» Data section
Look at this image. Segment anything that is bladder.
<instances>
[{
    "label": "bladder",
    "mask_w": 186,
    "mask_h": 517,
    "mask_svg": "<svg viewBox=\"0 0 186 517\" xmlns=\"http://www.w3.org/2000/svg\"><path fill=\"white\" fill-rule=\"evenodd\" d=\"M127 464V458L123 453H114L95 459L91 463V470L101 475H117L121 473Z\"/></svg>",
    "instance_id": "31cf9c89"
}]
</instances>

» Exercise prompt
All of the entries should be output exactly as they appear above.

» Task solution
Look at this image. Segment anything that is bladder.
<instances>
[{
    "label": "bladder",
    "mask_w": 186,
    "mask_h": 517,
    "mask_svg": "<svg viewBox=\"0 0 186 517\" xmlns=\"http://www.w3.org/2000/svg\"><path fill=\"white\" fill-rule=\"evenodd\" d=\"M127 464V458L123 453H114L95 459L91 463V470L101 475H117L121 473Z\"/></svg>",
    "instance_id": "31cf9c89"
}]
</instances>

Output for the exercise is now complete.